--- START ---
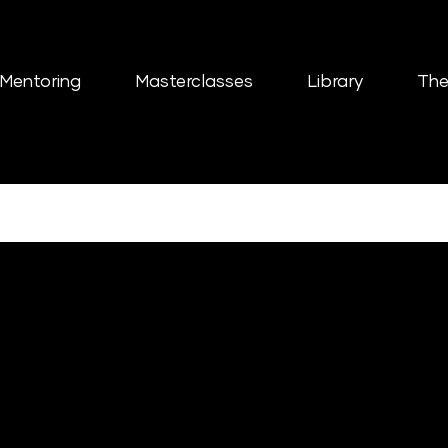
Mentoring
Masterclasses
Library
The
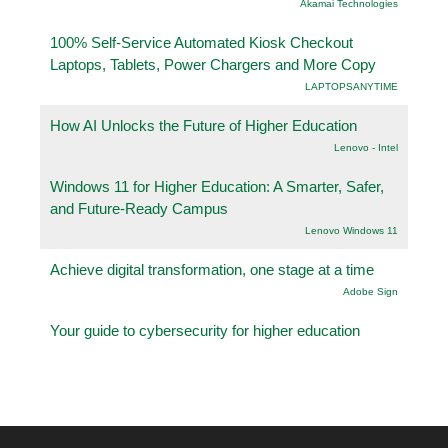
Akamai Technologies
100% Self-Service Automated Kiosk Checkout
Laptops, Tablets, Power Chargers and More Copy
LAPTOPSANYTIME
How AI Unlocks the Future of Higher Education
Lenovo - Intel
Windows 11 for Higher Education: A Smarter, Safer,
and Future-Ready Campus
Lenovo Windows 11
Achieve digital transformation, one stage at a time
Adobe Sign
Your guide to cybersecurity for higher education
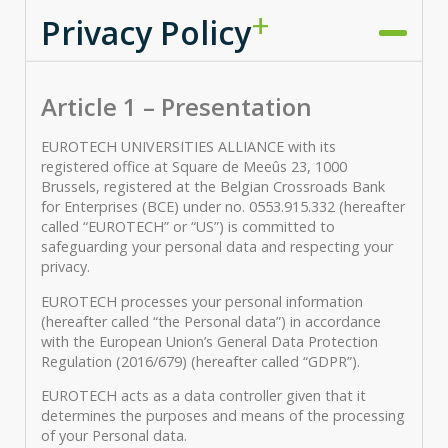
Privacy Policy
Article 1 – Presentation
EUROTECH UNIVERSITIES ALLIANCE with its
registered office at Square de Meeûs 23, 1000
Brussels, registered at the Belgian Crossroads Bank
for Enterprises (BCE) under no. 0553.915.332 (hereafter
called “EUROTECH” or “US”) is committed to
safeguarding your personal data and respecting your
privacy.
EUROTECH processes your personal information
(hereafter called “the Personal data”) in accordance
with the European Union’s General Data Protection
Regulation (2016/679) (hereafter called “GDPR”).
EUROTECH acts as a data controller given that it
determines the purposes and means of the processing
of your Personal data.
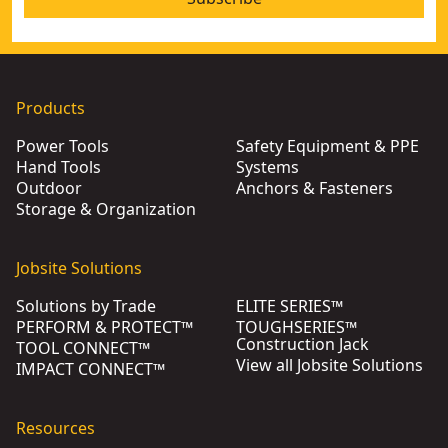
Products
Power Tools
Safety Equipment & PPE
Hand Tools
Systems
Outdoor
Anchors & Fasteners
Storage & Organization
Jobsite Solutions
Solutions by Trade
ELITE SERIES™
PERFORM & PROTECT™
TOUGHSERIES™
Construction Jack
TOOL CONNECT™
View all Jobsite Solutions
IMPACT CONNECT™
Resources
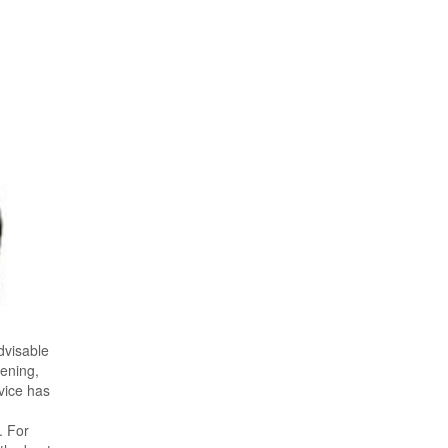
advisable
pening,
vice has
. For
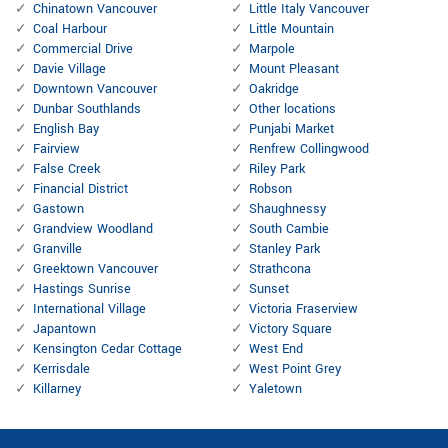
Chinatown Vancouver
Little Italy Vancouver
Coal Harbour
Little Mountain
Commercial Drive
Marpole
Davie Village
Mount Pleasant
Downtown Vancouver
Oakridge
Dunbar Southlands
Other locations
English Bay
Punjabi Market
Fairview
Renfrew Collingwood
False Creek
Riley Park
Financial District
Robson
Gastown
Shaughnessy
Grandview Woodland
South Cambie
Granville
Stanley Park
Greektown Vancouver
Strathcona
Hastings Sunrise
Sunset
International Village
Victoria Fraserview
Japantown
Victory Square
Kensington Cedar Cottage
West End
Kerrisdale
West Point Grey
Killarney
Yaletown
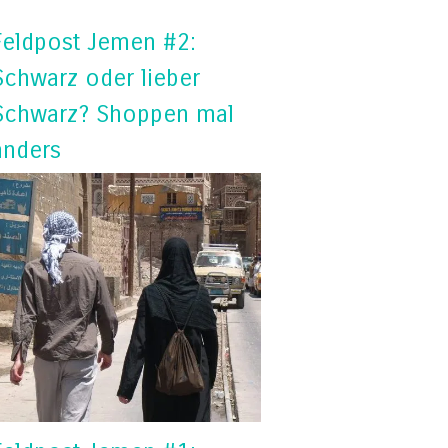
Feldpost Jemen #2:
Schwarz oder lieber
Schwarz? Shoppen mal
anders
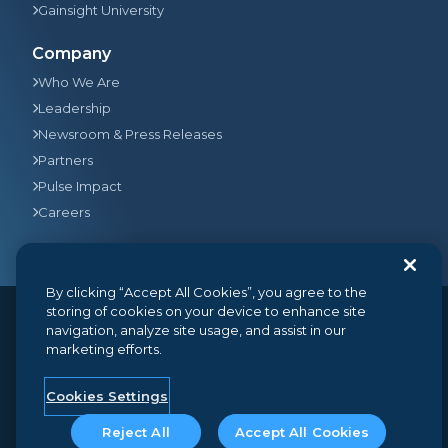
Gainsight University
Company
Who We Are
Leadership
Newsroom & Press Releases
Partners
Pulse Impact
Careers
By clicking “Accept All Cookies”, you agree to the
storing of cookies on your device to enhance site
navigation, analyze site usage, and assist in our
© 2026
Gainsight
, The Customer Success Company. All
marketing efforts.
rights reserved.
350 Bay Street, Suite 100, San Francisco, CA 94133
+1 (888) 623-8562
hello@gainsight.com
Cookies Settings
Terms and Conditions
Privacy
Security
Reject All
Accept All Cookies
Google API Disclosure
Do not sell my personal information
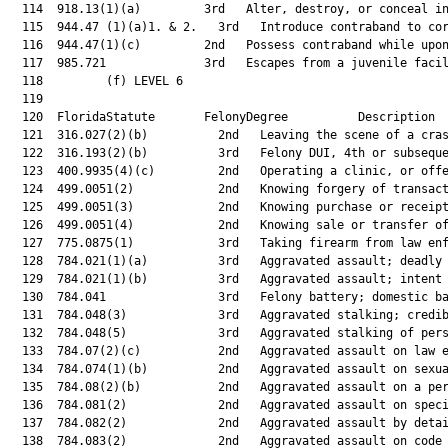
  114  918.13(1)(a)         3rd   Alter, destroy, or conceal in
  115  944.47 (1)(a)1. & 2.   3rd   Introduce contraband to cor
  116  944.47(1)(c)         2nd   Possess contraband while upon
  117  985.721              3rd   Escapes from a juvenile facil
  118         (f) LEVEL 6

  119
--- END ---
What I need is every record written out exactly, minus the pictures.

Mentoring
Masterclasses
Library
The
Akamai Technologies
100% Self-Service Automated Kiosk Checkout
Laptops, Tablets, Power Chargers and More Copy
LAPTOPSANYTIME
How AI Unlocks the Future of Higher Education
Lenovo - Intel
Windows 11 for Higher Education: A Smarter, Safer,
and Future-Ready Campus
Lenovo Windows 11
Achieve digital transformation, one stage at a time
Adobe Sign
Your guide to cybersecurity for higher education
Privacy Policy
Article 1 – Presentation
EUROTECH UNIVERSITIES ALLIANCE with its
registered office at Square de Meeûs 23, 1000
Brussels, registered at the Belgian Crossroads Bank
for Enterprises (BCE) under no. 0553.915.332 (hereafter
called “EUROTECH” or “US”) is committed to
safeguarding your personal data and respecting your
privacy.
EUROTECH processes your personal information
(hereafter called “the Personal data”) in accordance
with the European Union’s General Data Protection
Regulation (2016/679) (hereafter called “GDPR”).
EUROTECH acts as a data controller given that it
determines the purposes and means of the processing
of your Personal data.
Products
Power Tools
Safety Equipment & PPE
Hand Tools
Systems
Outdoor
Anchors & Fasteners
Storage & Organization
Jobsite Solutions
Solutions by Trade
ELITE SERIES™
PERFORM & PROTECT™
TOUGHSERIES™
Construction Jack
TOOL CONNECT™
View all Jobsite Solutions
IMPACT CONNECT™
Resources
advisable
pening,
vice has
. For
Chinatown Vancouver
Little Italy Vancouver
Coal Harbour
Little Mountain
Commercial Drive
Marpole
Davie Village
Mount Pleasant
Downtown Vancouver
Oakridge
Dunbar Southlands
Other locations
English Bay
Punjabi Market
Fairview
Renfrew Collingwood
False Creek
Riley Park
Financial District
Robson
Gastown
Shaughnessy
Grandview Woodland
South Cambie
Granville
Stanley Park
Greektown Vancouver
Strathcona
Hastings Sunrise
Sunset
International Village
Victoria Fraserview
Japantown
Victory Square
Kensington Cedar Cottage
West End
Kerrisdale
West Point Grey
Killarney
Yaletown
Feldpost Jemen #2:
Schwarz oder lieber
Schwarz? Shoppen mal
anders
Gainsight University
Company
Who We Are
Leadership
Newsroom & Press Releases
Partners
Pulse Impact
Careers
By clicking “Accept All Cookies”, you agree to the
storing of cookies on your device to enhance site
navigation, analyze site usage, and assist in our
© 2026
Gainsight
, The Customer Success Company. All
marketing efforts.
rights reserved.
350 Bay Street, Suite 100, San Francisco, CA 94133
+1 (888) 623-8562
hello@gainsight.com
Cookies Settings
Terms and Conditions
Privacy
Security
Reject All
Accept All Cookies
Google API Disclosure
Do not sell my personal information
  114  918.13(1)(a)         3rd   Alter, destroy, or conceal in
  115  944.47 (1)(a)1. & 2.   3rd   Introduce contraband to cor
  116  944.47(1)(c)         2nd   Possess contraband while upon
  117  985.721              3rd   Escapes from a juvenile facil
  118         (f) LEVEL 6

  119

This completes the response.